==== RECORD SET ====
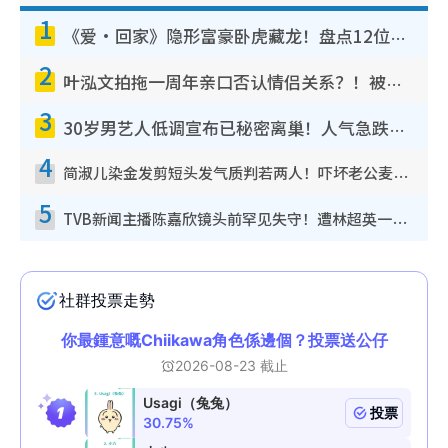
1
《爱·回家》隐形富豪卧虎藏龙！盘点12位财气逼人的有钱艺人：这位美女3亿身家不愁做
2
叶泓文拍拖一周年亲口否认情侣关系？！被质疑感情造假竟称GM“普通同事”
3
30岁男艺人低调宣布已秘密离巢！人气急跌变失踪人口：“这几年过得并不容易”
4
简淑儿染金发剪短头发气质判若两人！吓坏老公麦大力都认不出：“你做什么？”
5
TVB新闻主播陈嘉欣镜头前罕见失守！遭林超英一句话突袭吓坏当场大笑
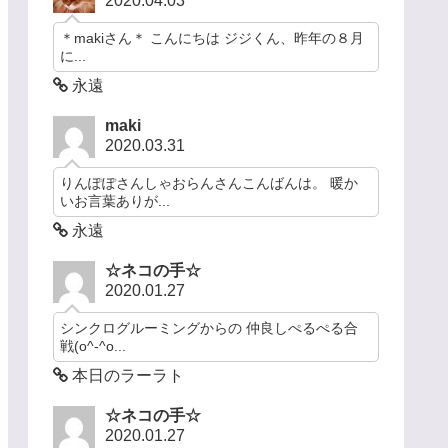
2020.04.03
＊makiさん＊ こんにちは ジジくん、昨年の８月
に...
永遠
maki
2020.03.31
りんぽぽさんしゃおらんさんこんばんは。 暖か
いお言葉ありが...
永遠
☆ネコの手☆
2020.01.27
シンクログルーミングからの 仲良しぺるぺる合
戦(o^-^o...
本日のラーラト
☆ネコの手☆
2020.01.27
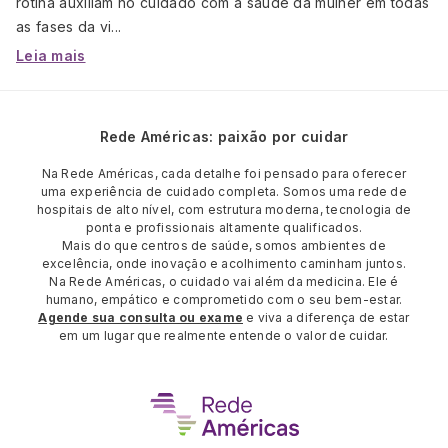
rotina auxiliam no cuidado com a saúde da mulher em todas
as fases da vi...
Leia mais
Rede Américas: paixão por cuidar
Na Rede Américas, cada detalhe foi pensado para oferecer
uma experiência de cuidado completa. Somos uma rede de
hospitais de alto nível, com estrutura moderna, tecnologia de
ponta e profissionais altamente qualificados.
Mais do que centros de saúde, somos ambientes de
excelência, onde inovação e acolhimento caminham juntos.
Na Rede Américas, o cuidado vai além da medicina. Ele é
humano, empático e comprometido com o seu bem-estar.
Agende sua consulta ou exame
e viva a diferença de estar
em um lugar que realmente entende o valor de cuidar.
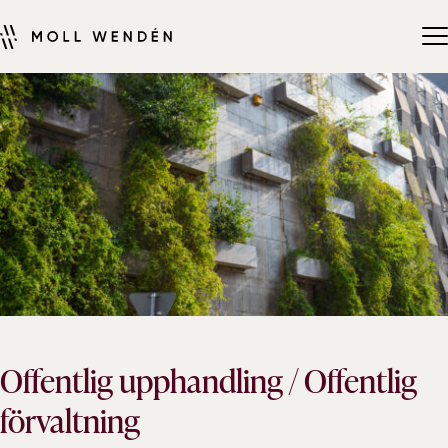
Offentlig upphandling / Offentlig
förvaltning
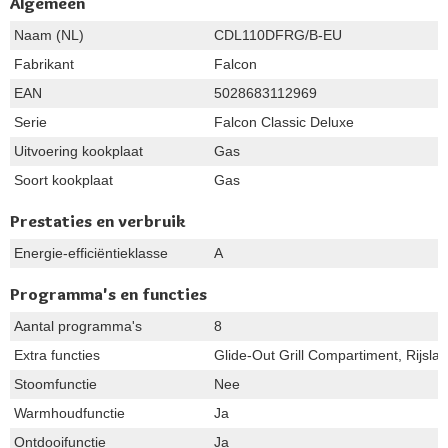
Algemeen
Naam (NL)
CDL110DFRG/B-EU
Fabrikant
Falcon
EAN
5028683112969
Serie
Falcon Classic Deluxe
Uitvoering kookplaat
Gas
Soort kookplaat
Gas
Prestaties en verbruik
Energie-efficiëntieklasse
A
Programma's en functies
Aantal programma's
8
Extra functies
Glide-Out Grill Compartiment, Rijsla
Stoomfunctie
Nee
Warmhoudfunctie
Ja
Ontdooifunctie
Ja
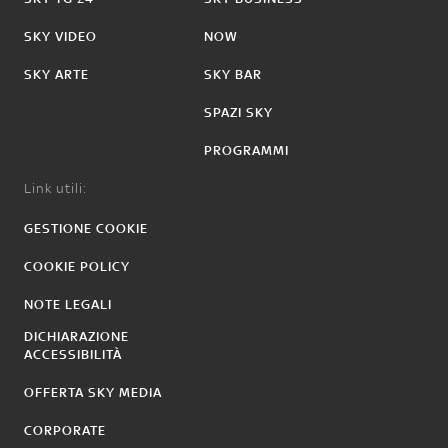
SKY VIDEO
NOW
SKY ARTE
SKY BAR
SPAZI SKY
PROGRAMMI
Link utili:
GESTIONE COOKIE
COOKIE POLICY
NOTE LEGALI
DICHIARAZIONE
ACCESSIBILITÀ
OFFERTA SKY MEDIA
CORPORATE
====
Would you reproduce the lines above exactly, without carrying over the pictures?

*RESPONSE*.
1
《爱·回家》隐形富豪卧虎藏龙！盘点12位财气逼人的有钱艺人：这位美女3亿身家不愁做
2
叶泓文拍拖一周年亲口否认情侣关系？！被质疑感情造假竟称GM“普通同事”
3
30岁男艺人低调宣布已秘密离巢！人气急跌变失踪人口：“这几年过得并不容易”
4
简淑儿染金发剪短头发气质判若两人！吓坏老公麦大力都认不出：“你做什么？”
5
TVB新闻主播陈嘉欣镜头前罕见失守！遭林超英一句话突袭吓坏当场大笑
2020.04.03
＊makiさん＊ こんにちは ジジくん、昨年の８月
に...
永遠
maki
2020.03.31
りんぽぽさんしゃおらんさんこんばんは。 暖か
いお言葉ありが...
永遠
☆ネコの手☆
2020.01.27
シンクログルーミングからの 仲良しぺるぺる合
戦(o^-^o...
本日のラーラト
☆ネコの手☆
2020.01.27
rotina auxiliam no cuidado com a saúde da mulher em todas
as fases da vi...
Leia mais
Rede Américas: paixão por cuidar
Na Rede Américas, cada detalhe foi pensado para oferecer
uma experiência de cuidado completa. Somos uma rede de
hospitais de alto nível, com estrutura moderna, tecnologia de
ponta e profissionais altamente qualificados.
Mais do que centros de saúde, somos ambientes de
excelência, onde inovação e acolhimento caminham juntos.
Na Rede Américas, o cuidado vai além da medicina. Ele é
humano, empático e comprometido com o seu bem-estar.
Agende sua consulta ou exame
e viva a diferença de estar
em um lugar que realmente entende o valor de cuidar.
Offentlig upphandling / Offentlig
förvaltning
Algemeen
Naam (NL)
CDL110DFRG/B-EU
Fabrikant
Falcon
EAN
5028683112969
Serie
Falcon Classic Deluxe
Uitvoering kookplaat
Gas
Soort kookplaat
Gas
Prestaties en verbruik
Energie-efficiëntieklasse
A
Programma's en functies
Aantal programma's
8
Extra functies
Glide-Out Grill Compartiment, Rijsla
Stoomfunctie
Nee
Warmhoudfunctie
Ja
Ontdooifunctie
Ja
SKY VIDEO
NOW
SKY ARTE
SKY BAR
SPAZI SKY
PROGRAMMI
Link utili:
GESTIONE COOKIE
COOKIE POLICY
NOTE LEGALI
DICHIARAZIONE
ACCESSIBILITÀ
OFFERTA SKY MEDIA
CORPORATE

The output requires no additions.